Roberto Mangabeira Unger. Born in Brazil. Professor of Law at Harvard University, Philosopher, Political Activisit, Author.

Like most Latin American philosophers, Unger's work is decidedly Western, his training in philosophy being a mixture of analytic philosophy, and Christian morality. Though certainly aware of the complexity of its own history, Latin American philosophy is often little concerned with what historically counts as genuinely Latin American (e.g., Mayan, Aztec, or some other indigenous thought). Like Mexico's Octavio Paz, Unger strives to forge an identity for his people, whose identity is always already to some extent erased, nations of peoples who are caught on that curious precipice where Latin America meets Europe and the United States.

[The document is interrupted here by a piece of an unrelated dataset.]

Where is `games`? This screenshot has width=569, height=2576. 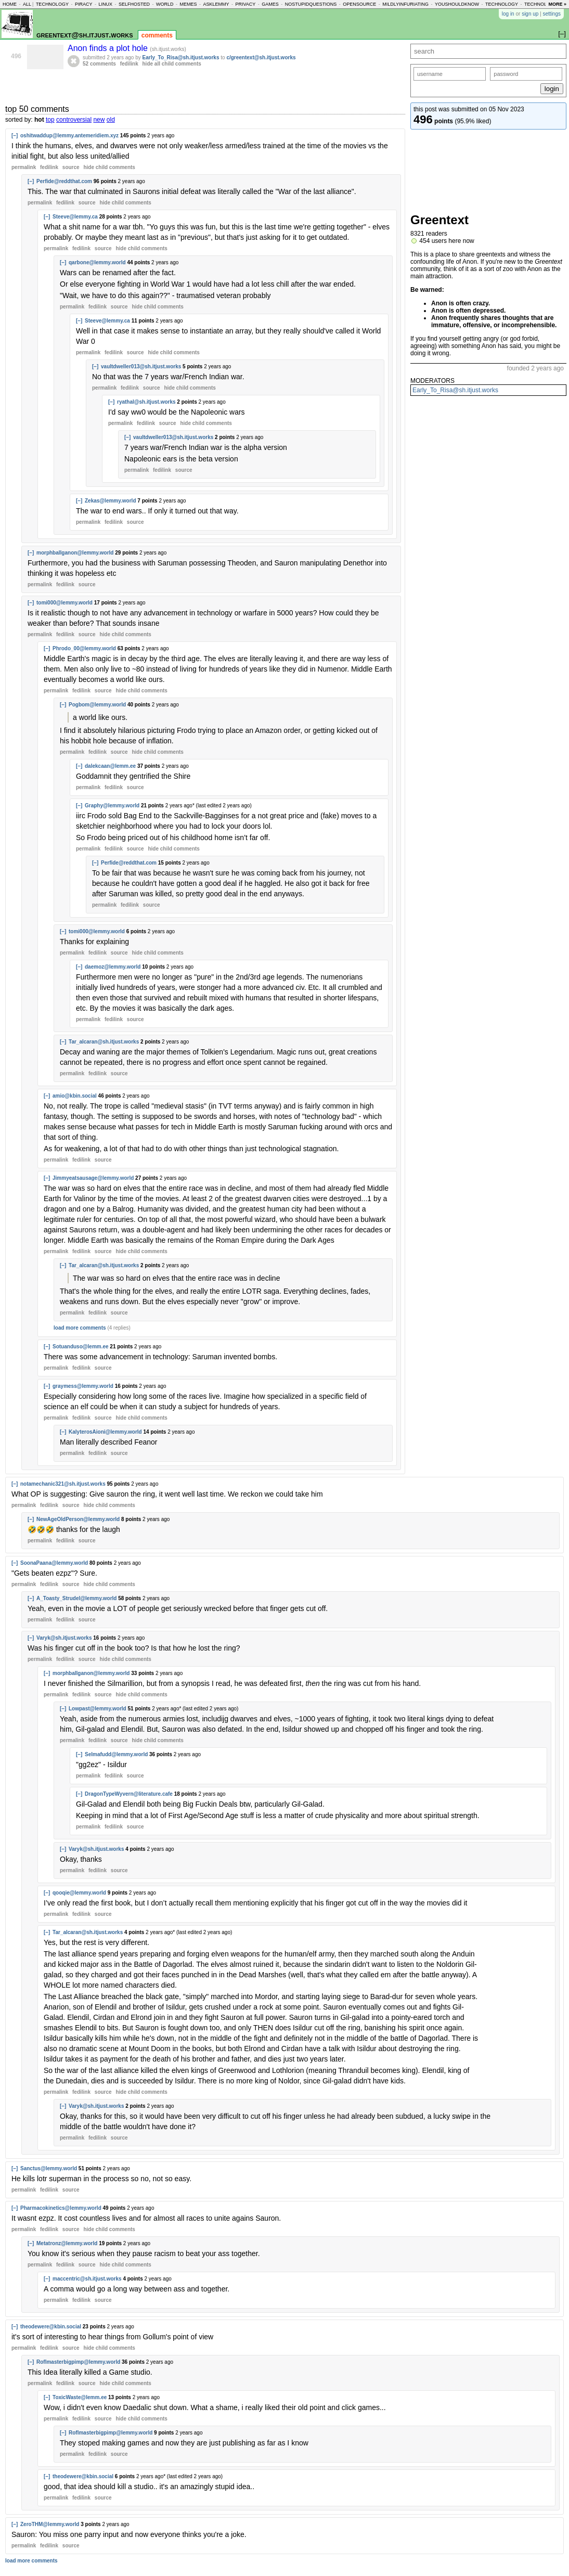 games is located at coordinates (270, 4).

The liberal character of Unger's work is consistent with many of the intellectual avant-garde of today, not the least of which is the neopragmatist Richard Rorty, who wrote of him that, "his work has a better chance than most to be linked with a world-changing event", and the African American theorist Cornel West, with whom Unger co-authored The Future of American Progressivism. Unger's work is also described by the author as directly in the tradition of 'political Marxists', notably Antonio Gramsci.

Unger has written many texts in English, Portugese, and Spanish. His English language bibliography of book-length texts includes:
  • Knowledge and Politics (1975)
  • Law in Modern Society: Toward a Criticism of Social Theory (1975)
  • Passion: An Essay on Personality (1984)
  • The Critical Legal Studies Movement (1986)
  • Politics: A Work in Constructive Social Theory (3 volumes, 1987)
  • What Should Legal Analysis Become? (1996)
  • Democracy Realized: The Progressive Alternative (1998)
  • The Future of American Progressivism: An Initiative for Political and Economic Reform (with Cornel West, 1998)
His works in Portugese include:
  • A alternativa transformadora: como democratizar o Brasil (1990)
  • O proximo passo: uma alternativa pratica ao neoliberalismo (with Ciro Gomes, 1996).

A few brief Roberto Unger quotes:

"Practical or material progress is the empowerment of humanity to act upon the world."

"Institutional innovations must be completed by stories people can tell about danger and opportunity and in the reconciliation of solidarity."

"The most important fact about us: that we are greater than the institutions and cultures we build."